Les grandes démocraties ont facilité ce conflit en permettant aux cleptocrates de promouvoir leurs intérêts et leur pouvoir dans tout l’Occident. Pendant trop longtemps, les grands centres économiques et financiers ont fermé les yeux sur les flux financiers illicites en provenance de Russie par crainte de s’opposer aux puissants intérêts économiques. Les lois favorisant le secret bancaire et des affaires, les complaisances envers les paradis fiscaux – certains parmi les Etats membres de l’Union européenne – et la relative tolérance à l’encontre des intermédiaires ont permis aux oligarques russes de blanchir et investir leurs richesses au sein de l’Union européenne, aux Etats-Unis ou au Canada, supportant ainsi le régime russe. Rappelons que la Russie a été classée 139ème place du classement de l’indice de perception de la corruption publié par Transparency International 2021 avec un score de 29 sur 100, pour un PIB qui est équivalent à celui de l’Espagne. 1 % de la population russe concentre 74,5 % des richesses nationales – et 10 % détiennent 89 % des biens.

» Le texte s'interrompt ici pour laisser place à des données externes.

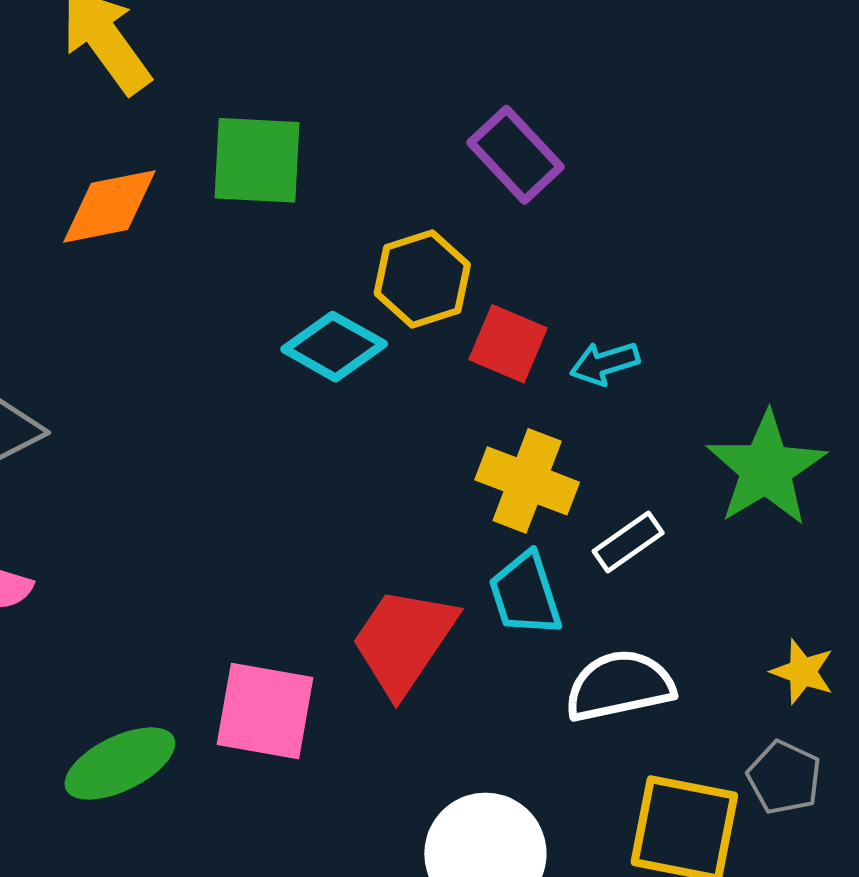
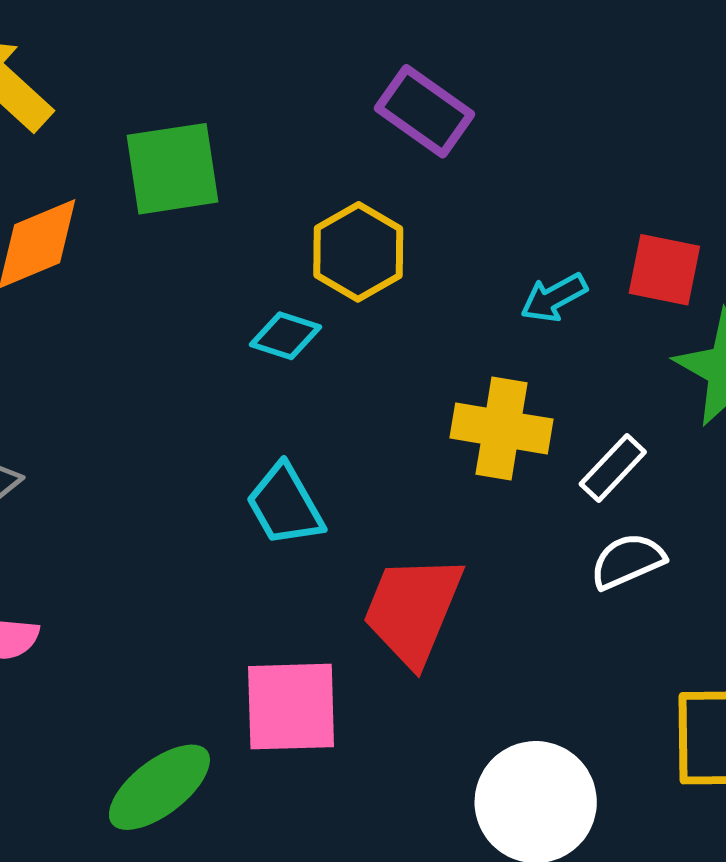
red square: (508, 344) -> (664, 270), moved
cyan diamond: (334, 347) -> (285, 336), size x0.7
cyan trapezoid: (525, 594) -> (285, 505), moved
white semicircle: (620, 686) -> (628, 561), moved, size x0.7

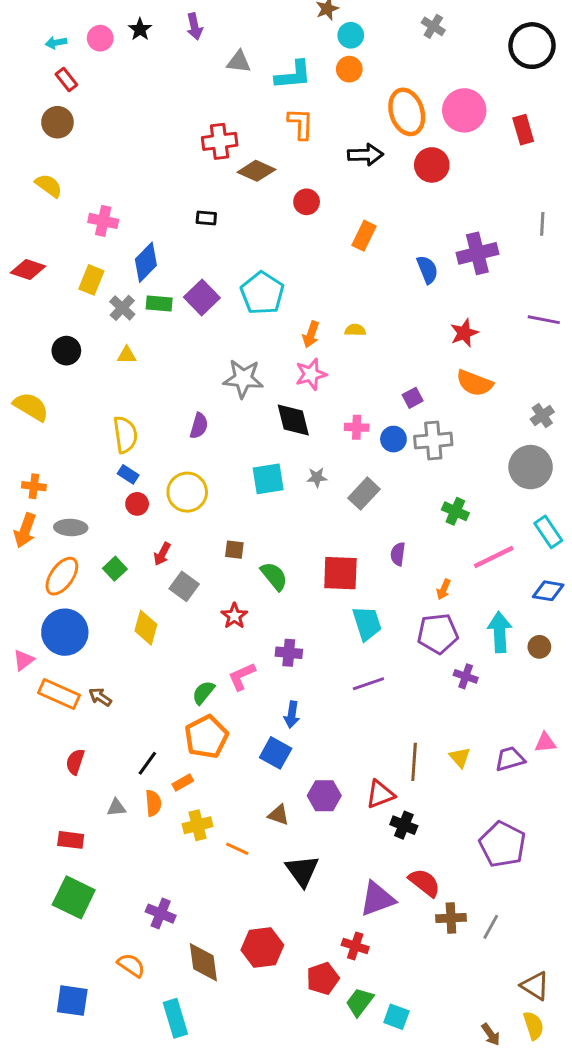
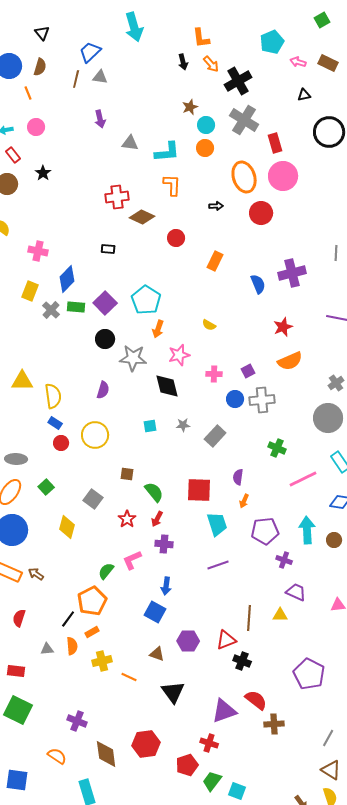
gray cross: (433, 26) -> (244, 120), moved, size x1.8
black star: (140, 29) -> (43, 173), moved
red rectangle: (523, 130) -> (275, 143), moved
black arrow: (365, 155) -> (216, 206), size x0.6
yellow semicircle: (355, 330) -> (209, 325), turned -152
orange arrow: (311, 334) -> (158, 329), moved
black circle: (66, 351) -> (105, 339), moved
yellow triangle: (127, 355) -> (22, 381), moved, size x1.6
orange semicircle: (475, 383) -> (290, 361), turned -45
pink cross: (357, 427) -> (214, 374), moved
cyan square: (268, 479) -> (150, 426), size x0.6
red arrow: (162, 554) -> (157, 519), moved
orange arrow: (444, 589) -> (244, 501), moved
orange pentagon: (206, 737) -> (92, 601), moved
yellow triangle: (460, 757) -> (280, 615), turned -49
purple trapezoid: (510, 759) -> (296, 592), moved, turned 40
gray line: (491, 927) -> (328, 738), moved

Par la voix de son ministre de l’Economie et des finances, la France semble déterminée à accompagner ses sanctions à l’encontre d’oligarques russes de mesures pénales visant à identifier, saisir puis confisquer leurs éventuels biens mal acquis en France.
Si des progrès ont été accomplis ces derniers temps en la matière (condamnations de plusieurs dirigeants étrangers pour blanchiment de détournement de fonds publics, création d’un dispositif de restitution des biens mal acquis, ouverture au public du registre sur les bénéficiaires effectifs, transposition de la directive européenne sur la protection des lanceurs d’alerte, etc.), des mesures précises doivent être prises pour transformer ces déclarations en actions.
Ces mesures font d’ailleurs partie de nos recommandations aux candidats à la présidentielle de 2022 :
- Augmenter les moyens de la justice et de la police spécialisées dans la lutte contre la délinquance économique et financière
- Soutenir, dans le cadre de la révision du dispositif juridique anti-blanchiment au niveau européen, l’extension de l’obligation de déclaration de leurs bénéficiaires effectifs aux entités étrangères (sociétés ou trusts) qui établissent des relations d’affaire ou investissent au sein de l’Union européenne.
- Renforcer les sanctions disciplinaires et pénales à l’encontre des facilitateurs, ces personnes, physiques ou morales, manquant à leurs obligations de prévention LBC/FT et de déclaration de leurs bénéficiaires effectifs, et en publier les données par secteur et par profession assujettie.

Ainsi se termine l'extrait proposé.